Chile roll 12, frame 2

From the same park as the previous shot. This is something Chileans love; a Taca-Taca. I just love that word. Let me say it again… Taca-Taca!

Here I had gone to a park with M so that she could practice her Tai-Chi with her eccentric friends. Since I don’t think it’s a good idea to hang around women with swords, I went for a walk with my camera. The sports photo from earlier is also from the same walk.
I stood for a long time here waiting for the light to turn right. This one came out a little too Keith Carter-esque. Nice, but not quite what I’m trying to do.

My absolute favourite photo of all the Chilean shots. I first wrote a long explanation of it but it’s better to leave it unexplained. This one is going on my own wall. It will be my La Gioconda.
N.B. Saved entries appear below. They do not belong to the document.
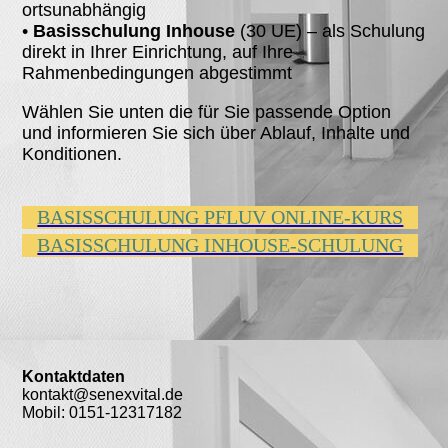
ortsunabhängig
•
Basisschulung Inhouse
(30 UE) – als Schulung
direkt in Ihrer Einrichtung, auf Ihre
Rahmenbedingungen abgestimmt
Wählen Sie unten die für Sie passende Option
und informieren Sie sich über Ablauf, Inhalte und
Konditionen.
BASISSCHULUNG PFLUV ONLINE-KURS
BASISSCHULUNG INHOUSE-SCHULUNG
Kontaktdaten
kontakt@senexvital.de
Mobil: 0151-12317182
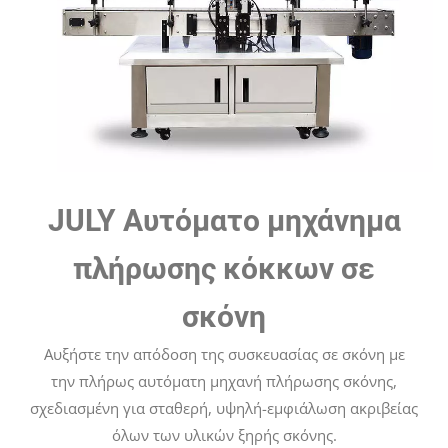
JULY Αυτόματο μηχάνημα
πλήρωσης κόκκων σε
σκόνη
Αυξήστε την απόδοση της συσκευασίας σε σκόνη με
την πλήρως αυτόματη μηχανή πλήρωσης σκόνης,
σχεδιασμένη για σταθερή, υψηλή-εμφιάλωση ακριβείας
όλων των υλικών ξηρής σκόνης.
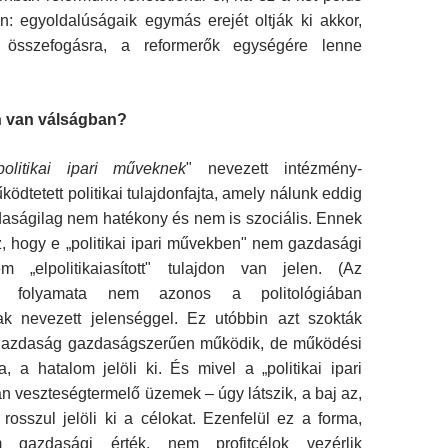
n: egyoldalúságaik egymás erejét oltják ki akkor,
összefogásra, a reform­erők egységére lenne
n van válságban?
politikai ipari műveknek
" nevezett intézmény­
ödtetett politikai tulajdonfajta, amely nálunk eddig
daságilag nem hatékony és nem is szoci­ális. Ennek
, hogy e „politikai ipari művekben" nem gazdasági
m „elpolitikaiasított" tulajdon van jelen. (Az
folyamata nem azonos a polito­lógiában
gnak nevezett jelenséggel. Ez utóbbin azt szokták
 gazdaság gazdaságszerűen műkö­dik, de működési
ka, a hatalom jelöli ki. És mivel a „politikai ipari
n veszteségtermelő üzemek – úgy látszik, a baj az,
 rosszul jelöli ki a célokat. Ezenfelül ez a forma,
 gazdasági érték, nem profitcélok vezérlik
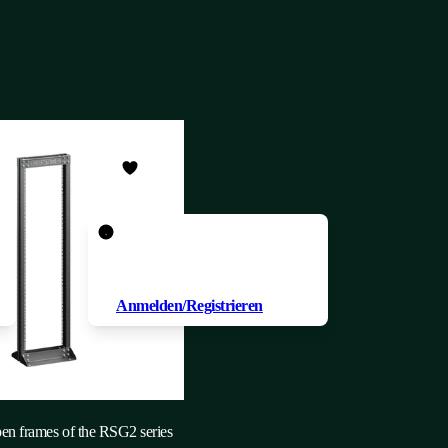
Um ein Produkt zu Ihren
Favoriten hinzuzufügen,
müssen Sie
Anmelden/Registrieren
en frames of the RSG2 series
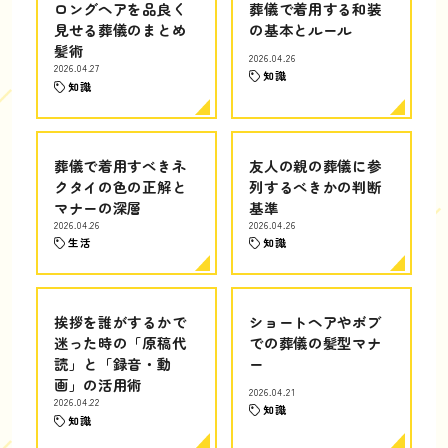
ロングヘアを品良く
葬儀で着用する和装
見せる葬儀のまとめ
の基本とルール
髪術
2026.04.26
2026.04.27
知識
知識
葬儀で着用すべきネ
友人の親の葬儀に参
クタイの色の正解と
列するべきかの判断
マナーの深層
基準
2026.04.26
2026.04.26
生活
知識
挨拶を誰がするかで
ショートヘアやボブ
迷った時の「原稿代
での葬儀の髪型マナ
読」と「録音・動
ー
画」の活用術
2026.04.21
2026.04.22
知識
知識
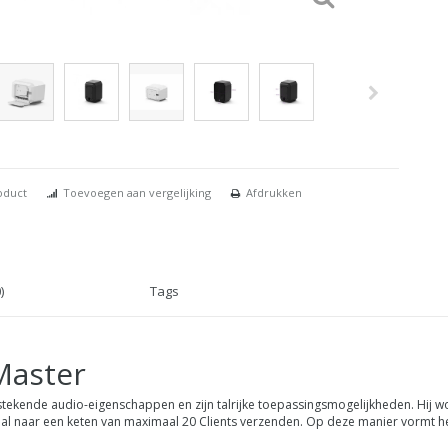
oduct
Toevoegen aan vergelijking
Afdrukken
)
Tags
 Master
itstekende audio-eigenschappen en zijn talrijke toepassingsmogelijkheden. Hij 
al naar een keten van maximaal 20 Clients verzenden. Op deze manier vormt het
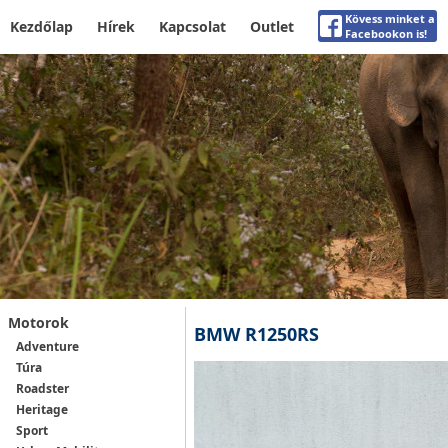
Kövess minket a
Kezdőlap
Hírek
Kapcsolat
Outlet
Facebookon is!
Motorok
BMW R1250RS
Adventure
Túra
Roadster
Heritage
Sport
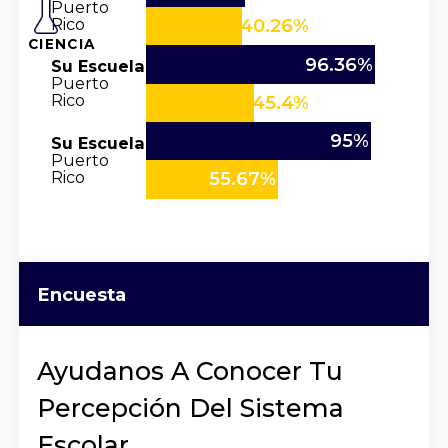
Puerto
Rico
40.26%
CIENCIA
96.36%
Su Escuela
Puerto
Rico
45.4%
95%
Su Escuela
Puerto
Rico
55.67%
Encuesta
Ayudanos A Conocer Tu
Percepción Del Sistema
Escolar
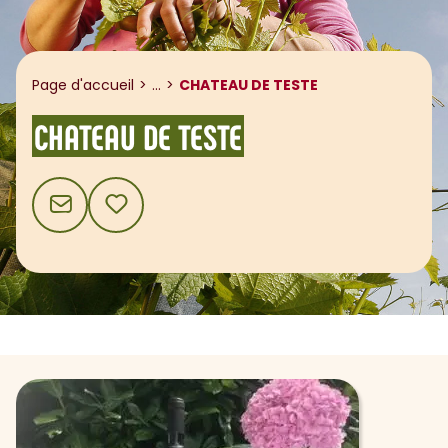
Afficher le fil d'ariane
Page d'accueil
...
CHATEAU DE TESTE
CHATEAU DE TESTE
CONTACT
AJOUTER AUX FAVORIS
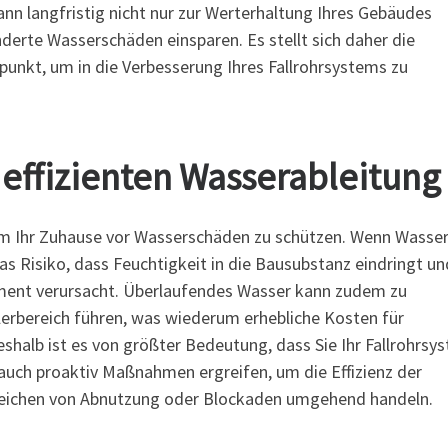
ann langfristig nicht nur zur Werterhaltung Ihres Gebäudes
derte Wasserschäden einsparen. Es stellt sich daher die
tpunkt, um in die Verbesserung Ihres Fallrohrsystems zu
effizienten Wasserableitung
 um Ihr Zuhause vor Wasserschäden zu schützen. Wenn Wasser
s Risiko, dass Feuchtigkeit in die Bausubstanz eindringt un
ment verursacht. Überlaufendes Wasser kann zudem zu
bereich führen, was wiederum erhebliche Kosten für
eshalb ist es von größter Bedeutung, dass Sie Ihr Fallrohrsy
 auch proaktiv Maßnahmen ergreifen, um die Effizienz der
nzeichen von Abnutzung oder Blockaden umgehend handeln.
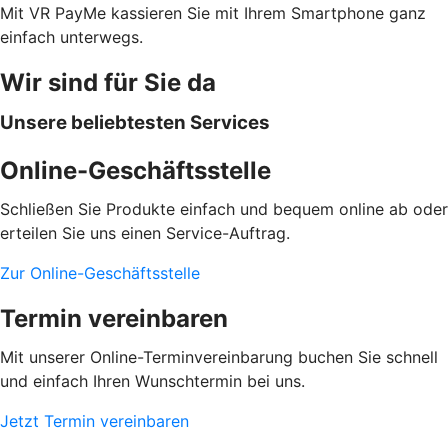
Mit VR PayMe kassieren Sie mit Ihrem Smartphone ganz
einfach unterwegs.
Wir sind für Sie da
Unsere beliebtesten Services
Online-Geschäftsstelle
Schließen Sie Produkte einfach und bequem online ab oder
erteilen Sie uns einen Service-Auftrag.
Zur Online-Geschäftsstelle
Termin vereinbaren
Mit unserer Online-Terminvereinbarung buchen Sie schnell
und einfach Ihren Wunschtermin bei uns.
Jetzt Termin vereinbaren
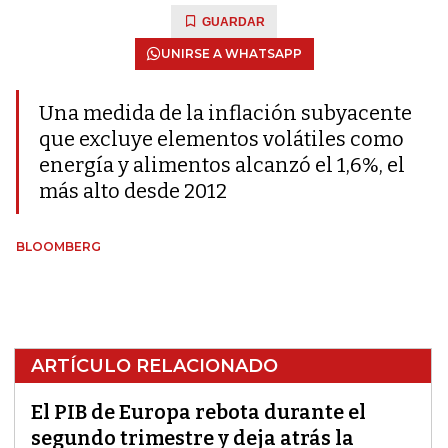
GUARDAR
UNIRSE A WHATSAPP
Una medida de la inflación subyacente
que excluye elementos volátiles como
energía y alimentos alcanzó el 1,6%, el
más alto desde 2012
BLOOMBERG
ARTÍCULO RELACIONADO
El PIB de Europa rebota durante el
segundo trimestre y deja atrás la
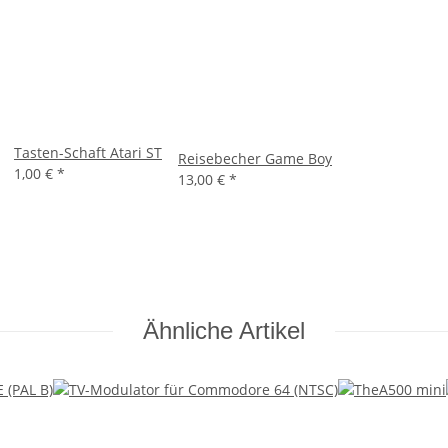
Tasten-Schaft Atari ST
Reisebecher Game Boy
1,00 €
*
13,00 €
*
Ähnliche Artikel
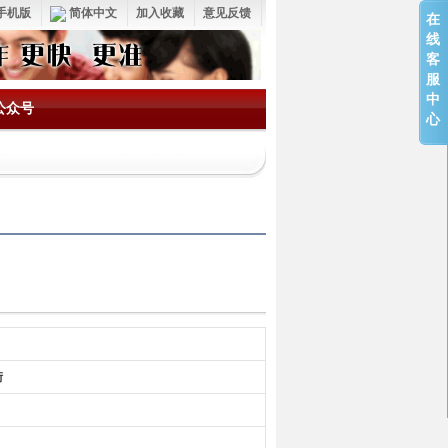
手机版
简体中文
加入收藏
意见反馈
在
线
客
服
中
公众号
心
街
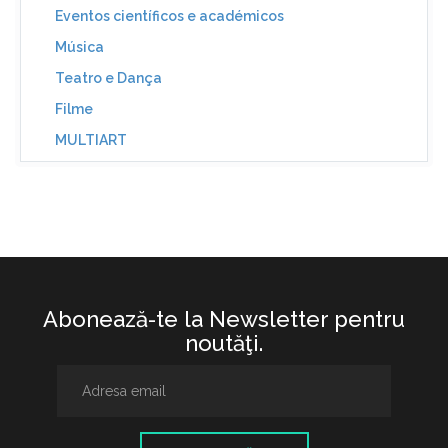
Eventos científicos e académicos
Música
Teatro e Dança
Filme
MULTIART
Abonează-te la Newsletter pentru
noutăţi.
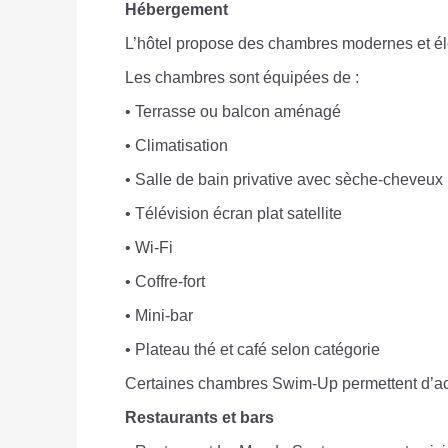
Hébergement
L’hôtel propose des chambres modernes et élég
Les chambres sont équipées de :
• Terrasse ou balcon aménagé
• Climatisation
• Salle de bain privative avec sèche-cheveux
• Télévision écran plat satellite
• Wi-Fi
• Coffre-fort
• Mini-bar
• Plateau thé et café selon catégorie
Certaines chambres Swim-Up permettent d’accé
Restaurants et bars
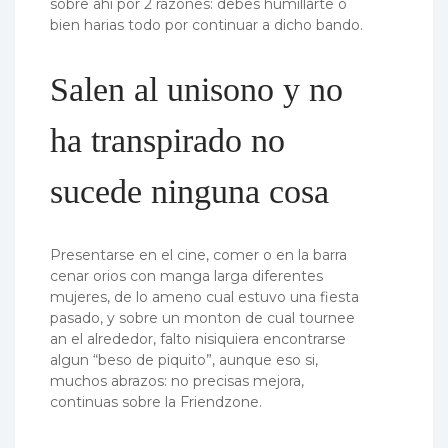
sobre ahi por 2 razones: debes humillarte o
bien harias todo por continuar a dicho bando.
Salen al uni­sono y no
ha transpirado no
sucede ninguna cosa
Presentarse en el cine, comer o en la barra
cenar orios con manga larga diferentes
mujeres, de lo ameno cual estuvo una fiesta
pasado, y sobre un monton de cual tournee
an el alrededor, falto nisiquiera encontrarse
algun “beso de piquito”, aunque eso si,
muchos abrazos: no precisas mejora,
continuas sobre la Friendzone.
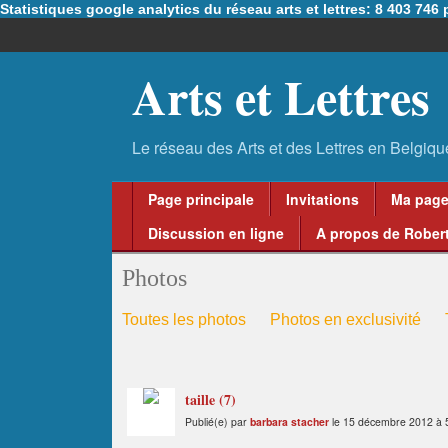
Statistiques google analytics du réseau arts et lettres: 8 403 74
Arts et Lettres
Page principale
Invitations
Ma pag
Discussion en ligne
A propos de Robert
Photos
Toutes les photos
Photos en exclusivité
taille (7)
Publié(e) par
barbara stacher
le 15 décembre 2012 à 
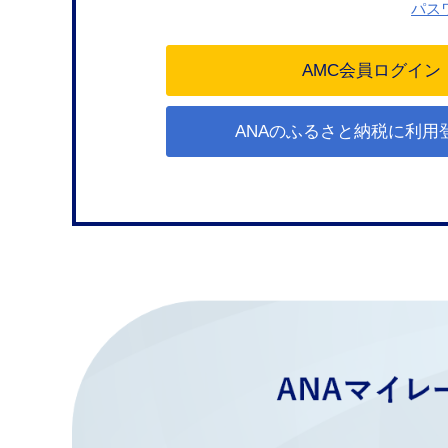
パス
ANAのふるさと納税に利用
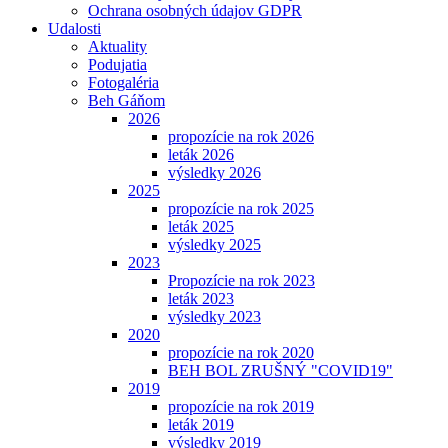
Ochrana osobných údajov GDPR
Udalosti
Aktuality
Podujatia
Fotogaléria
Beh Gáňom
2026
propozície na rok 2026
leták 2026
výsledky 2026
2025
propozície na rok 2025
leták 2025
výsledky 2025
2023
Propozície na rok 2023
leták 2023
výsledky 2023
2020
propozície na rok 2020
BEH BOL ZRUŠNÝ "COVID19"
2019
propozície na rok 2019
leták 2019
výsledky 2019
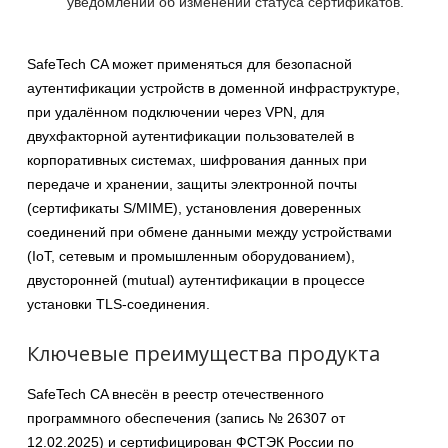
уведомлений об изменении статуса сертификатов.
SafeTech CA может применяться для безопасной
аутентификации устройств в доменной инфраструктуре,
при удалённом подключении через VPN, для
двухфакторной аутентификации пользователей в
корпоративных системах, шифрования данных при
передаче и хранении, защиты электронной почты
(сертификаты S/MIME), установления доверенных
соединений при обмене данными между устройствами
(IoT, сетевым и промышленным оборудованием),
двусторонней (mutual) аутентификации в процессе
установки TLS-соединения.
Ключевые преимущества продукта
SafeTech CA внесён в реестр отечественного
программного обеспечения (запись № 26307 от
12.02.2025) и сертифицирован ФСТЭК России по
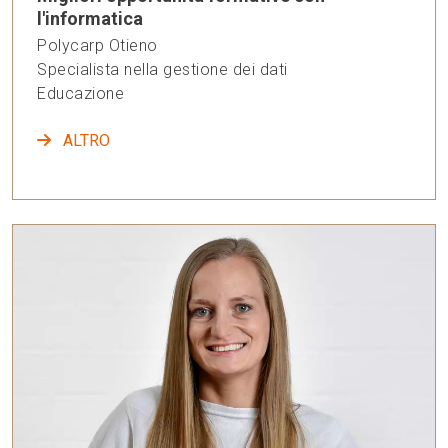
l'informatica
Polycarp Otieno
Specialista nella gestione dei dati
Educazione
ALTRO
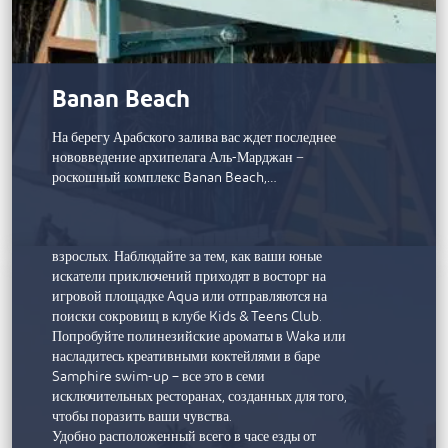
Sofitel Al Hamra Beach Resort
Banan Beach
Погрузитесь в атмосферу релаксации на пляже или
На берегу Арабского залива вас ждет последнее
в одном из наших четырех великолепных
нововведение архипелага Аль-Марджан −
бассейнов. Почувствуйте блаженство ухода за
роскошный комплекс Banan Beach,…
собой в спа-центре Sofitel Spa with Clarins, где вас
ждут профессиональные процедуры, или
расслабьтесь в эксклюзивном бассейне только для
взрослых. Наблюдайте за тем, как ваши юные
искатели приключений приходят в восторг на
игровой площадке Aqua или отправляются на
поиски сокровищ в клубе Kids & Teens Club.
Попробуйте полинезийские ароматы в Waka или
насладитесь креативными коктейлями в баре
Samphire swim-up – все это в семи
исключительных ресторанах, созданных для того,
чтобы поразить ваши чувства.
Удобно расположенный всего в часе езды от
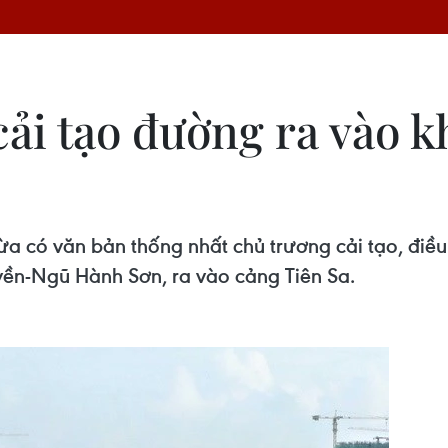
cải tạo đường ra vào k
có văn bản thống nhất chủ trương cải tạo, điều c
-Ngũ Hành Sơn, ra vào cảng Tiên Sa.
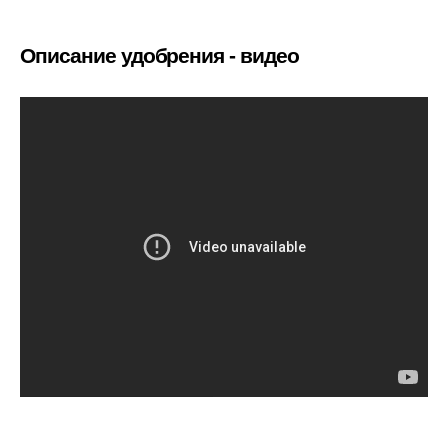
Описание удобрения - видео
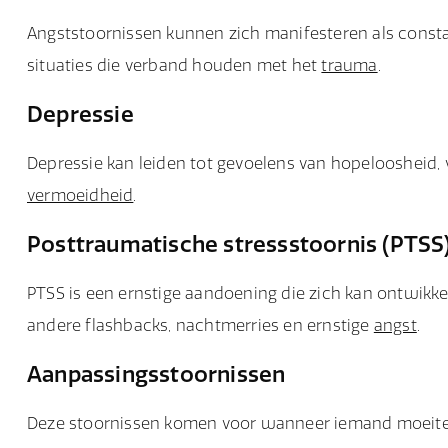
Angststoornissen kunnen zich manifesteren als constan
situaties die verband houden met het
trauma
.
Depressie
Depressie kan leiden tot gevoelens van hopeloosheid, ver
vermoeidheid
.
Posttraumatische stressstoornis (PTSS
PTSS is een ernstige aandoening die zich kan ontwikk
andere flashbacks, nachtmerries en ernstige
angst
.
Aanpassingsstoornissen
Deze stoornissen komen voor wanneer iemand moeite h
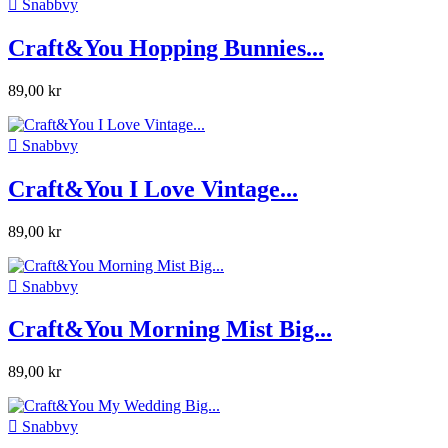

Snabbvy
Craft&You Hopping Bunnies...
89,00 kr

Snabbvy
Craft&You I Love Vintage...
89,00 kr

Snabbvy
Craft&You Morning Mist Big...
89,00 kr

Snabbvy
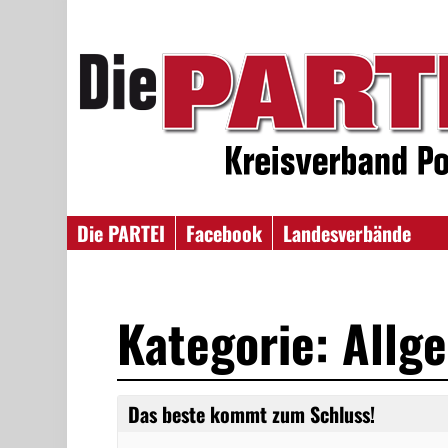
Die PARTEI
Facebook
Landesverbände
Kategorie: Allg
Das beste kommt zum Schluss!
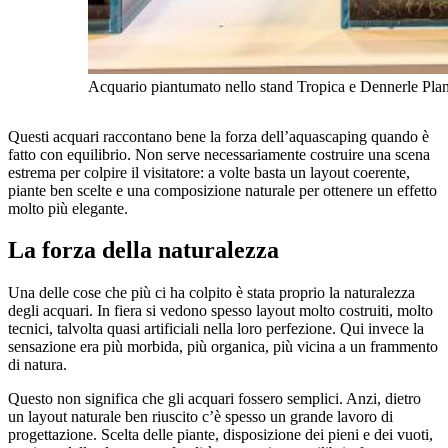
Acquario piantumato nello stand Tropica e Dennerle Plan
Questi acquari raccontano bene la forza dell’aquascaping quando è
fatto con equilibrio. Non serve necessariamente costruire una scena
estrema per colpire il visitatore: a volte basta un layout coerente,
piante ben scelte e una composizione naturale per ottenere un effetto
molto più elegante.
La forza della naturalezza
Una delle cose che più ci ha colpito è stata proprio la naturalezza
degli acquari. In fiera si vedono spesso layout molto costruiti, molto
tecnici, talvolta quasi artificiali nella loro perfezione. Qui invece la
sensazione era più morbida, più organica, più vicina a un frammento
di natura.
Questo non significa che gli acquari fossero semplici. Anzi, dietro
un layout naturale ben riuscito c’è spesso un grande lavoro di
progettazione. Scelta delle piante, disposizione dei pieni e dei vuoti,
This one is not so bad. I was thinking of the David Hockney painting Splash at the time. I thought it had a pair of legs in it but I guess it doesn’t. Which is good since I didn’t intend to copy it. I must have remembered the painting wrong. Either that or I have seen some other picture somewhere that looks similar. I’m sure somewhere there exists a photo almost exactly like this one. I still like this. For me it is an example of how sometimes things actually work out. I wanted a photo of a pair of legs sticking up. Just like this. So I stood by the pool for a while until a pair of strange legs happened by.

Another one of my personal favourites from Santiago. Just a few feet away from the store where I shot the previous photo, this woman was standing on the sidewalk with her kitten. Beeing high on adrenalin after having gotten one good image on film already, I asked her if I could take a picture, pointing to the kitten. She seemed delighted. It wasn’t perfect so I asked her for one more. She pretended to be a little annoyed but I could tell that she loved the attention.

Finally a photo that I’m very happy with. I had walked many times past this store which sold things to decorate your garden with. As I have mentioned before, in Chile they don’t have garden gnomes. They have black people. Wouldn’t you like a nice garden negro for your lawn? Of course you would. Who wouldn’t? And they’re lifesize too and always happy.
The bars in front made an obvious iconographic image. I clicked away several identical exposures just in case some accident would happen to one of the film frames in development.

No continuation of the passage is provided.